Fils d’un chef d’entreprise, Matteo Salvini est né et a grandi dans la capitale lombarde: collège catholique, scoutisme et matches du Milan AC, puis militantisme, petits boulots et quelques cours à la fac.

Il a adhéré à la Ligue du Nord dès l’âge de 17 ans et a été élu conseiller municipal de Milan à 20 ans. Il est ensuite devenu journaliste au quotidien La Padania et à la radio Padania Libera, deux organes proches de son parti qui lui ont permis de peaufiner son aisance orale. Et en 2004, cet eurosceptique est entré au Parlement européen.

Mais à mesure que son étoile personnelle montait, son parti s’enfonçait dans la crise. Son patron et fondateur Umberto Bossi, diminué par une attaque cérébrale en 2004, a été balayé par un scandale de détournement de fonds publics en 2012. Aux législatives de 2013, le parti est tombé à 4%.

Arrivé à sa tête fin 2013, M. Salvini a changé le discours du parti, tournant vers Bruxelles les diatribes que son mentor Bossi lançait contre le gaspillage et les « diktats » de Rome.

« Communiste à l’ancienne »

Cet homme portant la barbe, rétif aux costumes-cravate, paraissant toujours en colère et d’un aplomb sans faille est vite devenu omniprésent dans les médias, avec un ton direct s’embarrassant rarement du politiquement correct.

Allié avec le Rassemblement national de Marine Le Pen, grand admirateur de Vladimir Poutine et de Donald Trump, il s’en prend avec virulence aux immigrés, à l’islam, à l’euro, aux unions homosexuelles…

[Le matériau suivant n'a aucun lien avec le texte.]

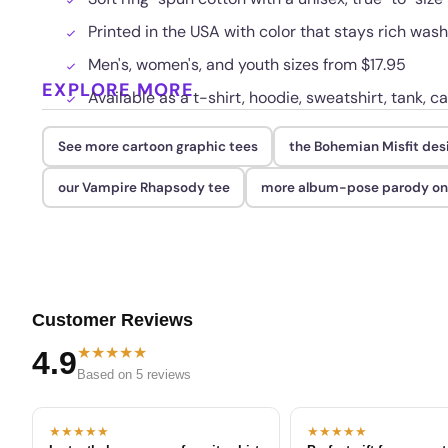
Printed in the USA with color that stays rich was
Men's, women's, and youth sizes from $17.95
EXPLORE MORE
Available as a t-shirt, hoodie, sweatshirt, tank, c
See more cartoon graphic tees
the Bohemian Misfit des
our Vampire Rhapsody tee
more album-pose parody on
Customer Reviews
★★★★★
4.9
Based on 5 reviews
★★★★★
★★★★★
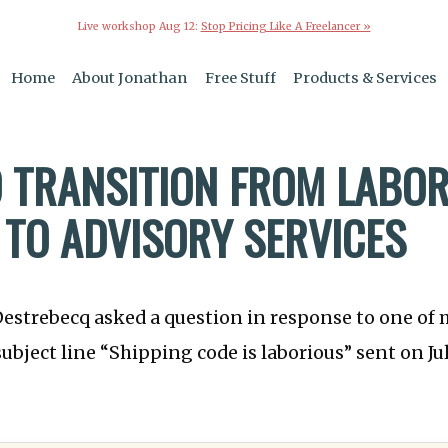
Live workshop Aug 12:
Stop Pricing Like A Freelancer »
Home
About Jonathan
Free Stuff
Products & Services
 TRANSITION FROM LABO
 TO ADVISORY SERVICES
Destrebecq asked a question in response to one of
subject line “Shipping code is laborious” sent on Jul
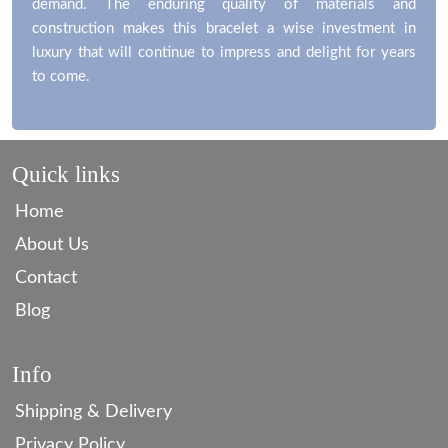
demand. The enduring quality of materials and
construction makes this bracelet a wise investment in
luxury that will continue to impress and delight for years
to come.
Quick links
Home
About Us
Contact
Blog
Info
Shipping & Delivery
Privacy Policy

« J’ai tout entendu: je suis un criminel, un raciste, un fasciste », lance-t-il régulièrement. Mais « je suis communiste à l’ancienne, je connais plus d’usines que ces gens (de gauche) qui ne fréquentent que des banquiers ».

Il se présente aussi en défenseur des valeurs chrétiennes, malgré une critique virulente des efforts du pape François en faveur des migrants et une vie privée agitée: il a eu deux enfants — 6 et 15 ans — de deux femmes différentes, s’est séparé l’an dernier de sa compagne animatrice de télévision et s’affiche désormais avec une jeune femme de 20 ans sa cadette.

Devenu ministre de l’Intérieur, il n’a pas souvent mis les pied au Viminale, l’immense palais blanc qui abrite son ministère, préférant enchaîner les déplacements et meetings, en perpétuelle campagne.

Partout, il insiste sur son intransigeance face aux migrants, même si les flux avaient déjà drastiquement baissé avant lui et si sa politique des « ports fermés » n’empêche pas des centaines d’arrivées chaque mois.

Parmi ses promesses tenues, il a supprimé les permis de séjour humanitaires, élargi la notion de légitime défense, abaissé l’âge du départ à la retraite, renforcé les services de police.

En revanche, la stagnation économique a hypothéqué ses promesses de baisses spectaculaires d’impôts, les expulsions de sans-papiers sont au point mort, ses efforts d’union populiste au Parlement européen ont isolé l’Italie, et une enquête est en cours sur des soupçons de financement de son parti par la Russie.

Des bémols qui n’ont pas empêché une progression phénoménale dans l’opinion publique: les 17% de son parti aux législatives de mars 2018 sont devenus 34% aux européennes de mai, et les sondages le créditaient dernièrement de 36 à 38% des intentions de vote.

Un succès qu’il pensait convertir en rampe de lancement vers des élections. Mais c’était sans compter sur le système italien qui voit les majorités naître et mourir au parlement et pas dans les urnes.